Randy “Mad” Yager, an American Outlaws Association patch holder accused of racketeering in a 1997 RICO case titled USA v. O’Neill et al., agreed to a plea and sentencing agreement in a 90 minute hearing on March 24. About an hour of the hearing was held in camera, off the record with observers barred.
The plea deal is sealed. Yager agreed “to a sentence of 15 years imprisonment plus a term of supervised release.”
He had been scheduled to begin his trial today. Publically available portions of the plea hearing suggest that Yager is in poor health.
In the original, 1997 indictment, Yager was accused of stealing someone’s patch, conspiring to murder members of the Invaders Motorcycle Club and conspiring to murder members of the Hells Angels. A superseding indictment unsealed about a year ago accused Yager of conspiring to commit more violent acts and of murdering a Hells Angel named Jack Castle on March 3, 1995.
As part of his plea deal, Yager agreed that he was “the regional president of the Chicago Region, and a member and president of the Gary Chapter of the Outlaws” criminal enterprise which “engaged in a pattern of racketeering activity…which affected, interstate and foreign commerce.” The language is legal boilerplate and is intended, as much as anything, to discourage public scrutiny of this example of American justice.
Virtually all of the case against Yager is sealed. The secrecy does not seem to be intended to hide any betrayal made by Yager against his former club brothers. The secrecy seems intended to protect informants who entered the federal witness relocation program and changed identities at some point more than a decade ago.
In a motion filed three weeks ago, Yager’s lawyer, Stephen P. Hurley complained:
“Giving witnesses new identities, secreting them in other venues, refusing to reveal their contact information and acting as a self-appointed intermediary between a witness and the defense is interfering – and far more effectively than telling a witness not to speak to the defense.”
“The government, excuses itself with the notion that these ‘are not defense witnesses,’ and therein reveals its proprietary approach. Thus the government is quite comfortable in asserting that the defense ought be satisfied that it asked these witnesses whether they wish to speak to the defense and the witnesses said no.
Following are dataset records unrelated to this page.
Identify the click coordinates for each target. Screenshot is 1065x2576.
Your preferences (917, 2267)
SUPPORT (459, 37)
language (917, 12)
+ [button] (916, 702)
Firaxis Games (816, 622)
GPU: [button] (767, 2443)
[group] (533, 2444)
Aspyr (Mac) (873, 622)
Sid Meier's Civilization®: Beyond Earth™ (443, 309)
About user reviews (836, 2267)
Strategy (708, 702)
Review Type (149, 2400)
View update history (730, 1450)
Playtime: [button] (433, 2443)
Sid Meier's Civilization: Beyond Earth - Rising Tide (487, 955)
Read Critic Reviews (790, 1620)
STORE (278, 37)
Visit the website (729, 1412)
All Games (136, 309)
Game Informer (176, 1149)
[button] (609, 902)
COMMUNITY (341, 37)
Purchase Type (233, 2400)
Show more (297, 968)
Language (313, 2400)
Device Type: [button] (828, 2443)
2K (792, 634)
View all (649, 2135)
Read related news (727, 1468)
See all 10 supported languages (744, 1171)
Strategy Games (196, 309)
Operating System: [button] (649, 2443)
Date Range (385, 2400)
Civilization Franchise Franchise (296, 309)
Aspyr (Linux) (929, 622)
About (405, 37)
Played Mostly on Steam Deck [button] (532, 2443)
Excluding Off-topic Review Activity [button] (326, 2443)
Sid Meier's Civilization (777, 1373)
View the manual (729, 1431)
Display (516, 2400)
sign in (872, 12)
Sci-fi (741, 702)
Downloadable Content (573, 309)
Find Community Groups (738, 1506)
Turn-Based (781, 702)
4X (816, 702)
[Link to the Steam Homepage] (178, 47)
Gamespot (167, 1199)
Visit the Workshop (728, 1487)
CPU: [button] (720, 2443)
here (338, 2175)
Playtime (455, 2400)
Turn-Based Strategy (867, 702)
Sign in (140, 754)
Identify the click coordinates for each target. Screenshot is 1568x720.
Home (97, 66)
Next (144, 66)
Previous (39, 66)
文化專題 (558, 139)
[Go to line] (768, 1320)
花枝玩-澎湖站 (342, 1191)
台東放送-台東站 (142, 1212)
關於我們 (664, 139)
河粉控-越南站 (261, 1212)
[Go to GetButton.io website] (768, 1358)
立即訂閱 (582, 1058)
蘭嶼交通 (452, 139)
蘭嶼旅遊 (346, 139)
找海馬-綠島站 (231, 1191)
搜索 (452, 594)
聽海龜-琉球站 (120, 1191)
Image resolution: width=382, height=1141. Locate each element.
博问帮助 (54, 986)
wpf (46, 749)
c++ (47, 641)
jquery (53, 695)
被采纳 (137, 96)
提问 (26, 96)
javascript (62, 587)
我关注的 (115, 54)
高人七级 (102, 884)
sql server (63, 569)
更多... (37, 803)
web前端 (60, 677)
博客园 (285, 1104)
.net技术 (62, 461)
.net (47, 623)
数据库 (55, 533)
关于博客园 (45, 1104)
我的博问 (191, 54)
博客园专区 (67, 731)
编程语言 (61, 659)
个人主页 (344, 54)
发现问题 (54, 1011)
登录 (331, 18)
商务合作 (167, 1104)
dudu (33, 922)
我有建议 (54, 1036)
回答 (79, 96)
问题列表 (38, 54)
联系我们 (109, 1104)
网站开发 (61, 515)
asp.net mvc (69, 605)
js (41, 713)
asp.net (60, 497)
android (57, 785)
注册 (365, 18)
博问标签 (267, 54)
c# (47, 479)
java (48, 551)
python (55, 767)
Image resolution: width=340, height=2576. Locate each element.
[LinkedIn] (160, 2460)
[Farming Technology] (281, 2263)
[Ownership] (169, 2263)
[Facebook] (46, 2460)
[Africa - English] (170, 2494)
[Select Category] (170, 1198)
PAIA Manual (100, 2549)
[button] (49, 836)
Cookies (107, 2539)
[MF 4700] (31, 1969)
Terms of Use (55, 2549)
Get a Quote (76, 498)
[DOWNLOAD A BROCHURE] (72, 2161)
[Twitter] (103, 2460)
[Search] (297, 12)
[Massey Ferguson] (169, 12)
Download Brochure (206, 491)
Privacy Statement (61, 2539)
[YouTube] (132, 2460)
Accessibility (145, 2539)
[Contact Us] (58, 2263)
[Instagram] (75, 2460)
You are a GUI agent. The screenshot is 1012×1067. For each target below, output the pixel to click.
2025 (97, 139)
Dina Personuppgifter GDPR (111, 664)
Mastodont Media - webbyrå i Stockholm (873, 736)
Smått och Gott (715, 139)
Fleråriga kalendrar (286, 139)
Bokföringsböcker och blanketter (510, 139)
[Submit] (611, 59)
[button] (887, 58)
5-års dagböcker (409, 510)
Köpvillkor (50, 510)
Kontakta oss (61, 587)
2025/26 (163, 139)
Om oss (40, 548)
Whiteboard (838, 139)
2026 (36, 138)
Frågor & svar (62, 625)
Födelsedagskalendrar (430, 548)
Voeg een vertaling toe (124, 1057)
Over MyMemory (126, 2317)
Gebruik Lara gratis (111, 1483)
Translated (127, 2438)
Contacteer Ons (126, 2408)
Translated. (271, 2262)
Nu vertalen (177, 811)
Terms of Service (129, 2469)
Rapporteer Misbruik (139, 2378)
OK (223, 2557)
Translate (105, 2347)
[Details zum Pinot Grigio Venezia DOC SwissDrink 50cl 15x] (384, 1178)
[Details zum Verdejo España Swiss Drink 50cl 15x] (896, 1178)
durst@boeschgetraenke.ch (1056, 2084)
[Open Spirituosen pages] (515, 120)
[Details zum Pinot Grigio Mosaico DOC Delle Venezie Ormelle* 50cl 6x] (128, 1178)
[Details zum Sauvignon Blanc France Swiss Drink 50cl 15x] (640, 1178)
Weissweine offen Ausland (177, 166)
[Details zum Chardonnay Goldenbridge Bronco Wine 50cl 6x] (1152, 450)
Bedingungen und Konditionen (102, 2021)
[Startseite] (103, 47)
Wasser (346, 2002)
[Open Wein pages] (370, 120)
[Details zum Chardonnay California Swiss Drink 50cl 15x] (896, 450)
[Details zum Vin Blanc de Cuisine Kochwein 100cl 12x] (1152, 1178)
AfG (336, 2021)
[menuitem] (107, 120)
Were a defendant required to accept the government’s representations without challenge, there would be no need for trials.”
The government also accused Yager’s defense of having improper knowledge of what the government might be expected to argue at trial. Apparently, the defense was the inadvertent beneficiary of a document that suggested the existence of evidence that might prove Yager’s innocence and which the government intended to withhold from the defense.
“The document addresses some of the predicate acts with which Mr. Yager is charged and many of the ‘other acts’ which the government has requested the court permit it to prove in Mr. Yager’s trial,” Hurley wrote. “It states the government’s positions on what occurred and who was responsible for those occurrences. It is anticipated that the government will express inconsistent positions in the upcoming trial. Thus, the statements within the document will reveal to the trier of fact the prior inconsistent statements of a party opponent. The government seems to suggest, though it does not say it, that the document it created is not the statement of the party opponent. The government says the cases cited by Mr. Yager are ‘inapposite,’ but does not explain how. The government is Mr. Yager’s opponent, and the statements are the statement of the government’s representatives in the very same case. The government does not deny that this document resides within the very same presentence report files that it has claimed, and continues to claim, contain no exculpatory evidence; and fault the defense for saying that those files ‘may’ contain other exculpatory evidence.”
United States District Court Judge Joseph Peter Stadtmueller was deaf to Hurley’s words.
Once In Mexico
Yager avoided answering the charges against him in 1997 by relocating to Rosarito, Mexico with his common law wife, a concert violinist named Margie Jelovcic. They lived happily there as Mr. and Mrs. David Michael Dorian. They lived humbly and were well known for their devotion to one another and their charitable works.
Using methods that are too secret to disclose to the public, but which probably included a kind of flying, cellphone trap called a “dirtbox,” United States Marshals tracked the couple down on October 15, 2014. They were in a bar called La Maroma, eating steak and drinking beer when their world shattered.
Under circumstances that grow more obscure with the passage of time, Yager was arrested and his wife was killed by Mexican police. He has been officially in American custody since four hours after his apprehension.